Nick Foles silences doubters with a performance for the ages (David Murphy, Philadelphia Inquirer)
“You could’ve predicted a lot of what went down on the final leg of the Eagles’ improbable journey to Super Bowl LII … What you could not have predicted was the performance of the man you saw standing tall in the pocket on that flea-flicker heave and so many other throws. In the biggest game of his life, when the stakes were the highest, Foles was better than he had ever been before.”
Eagles March Past Vikings to Super Bowl, Just as They Predicted (Ben Shpigel, New York Times)
“[Foles] became the only quarterback in franchise history to throw for a least 300 yards and three touchdowns in a postseason game, and no moment was more symbolic than the first of those scoring tosses — a 53-yarder to Alshon Jeffery, who spurned the Vikings last off-season to sign with Philadelphia.
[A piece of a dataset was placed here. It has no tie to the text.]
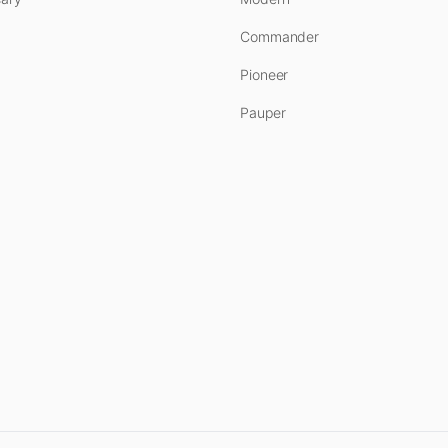
Commander
Pioneer
Pauper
Bouncing in the pocket, Foles stayed cool and delivered a perfect ball downfield despite getting smacked in the shoulder by the Vikings’ Everson Griffen.
“Every time he threw the ball,” center Jason Kelce said, “he was on point.”
Why Nick Foles’ success with Eagles is yet another indictment against Cowboys coaches (Matt Mosley, Dallas Morning News)
“[Doug] Pederson didn’t allow his team to be held hostage by one position. The Cowboys seem to be one injury away from imploding at all times. And that’s why the Cowboys have to swallow their pride and take a long look at how they can be more like the Philadelphia Eagles.
I can hear Jerry now: “What would Howie Roseman do?”
Good Nick or Bad Nick: Who shows up for Super Bowl LII? (Bill Barnwell, ESPN)
“Across five games in six weeks, we’ve seen the full gamut of Nick Foles appearances. On Christmas, we saw the Foles who washed out in St. Louis under Jeff Fisher. On Sunday, we saw the guy who had one of the hottest half-seasons in league history under Chip Kelly in 2013. So how did the Eagles turn their quarterback around? And is there an early guess on which Foles we’re likely to see against the Patriots in Super Bowl LII?”
If Nick Foles Is Good Enough to Beat the Vikes, He’s Good Enough to Beat Brady (Mike Freeman, Bleacher Report)
“First, many of us have underestimated Foles (guilty as charged), and many still are. What he did against the Vikings was staggering. That defense is as fast and dangerous as there is in football, and Foles shredded it. Watching him play, it was hard to believe we were seeing real life.
The second point is that he’s also a product of an Eagles team that’s bigger than him. And that’s not contradictory; it’s maybe the biggest point of all.”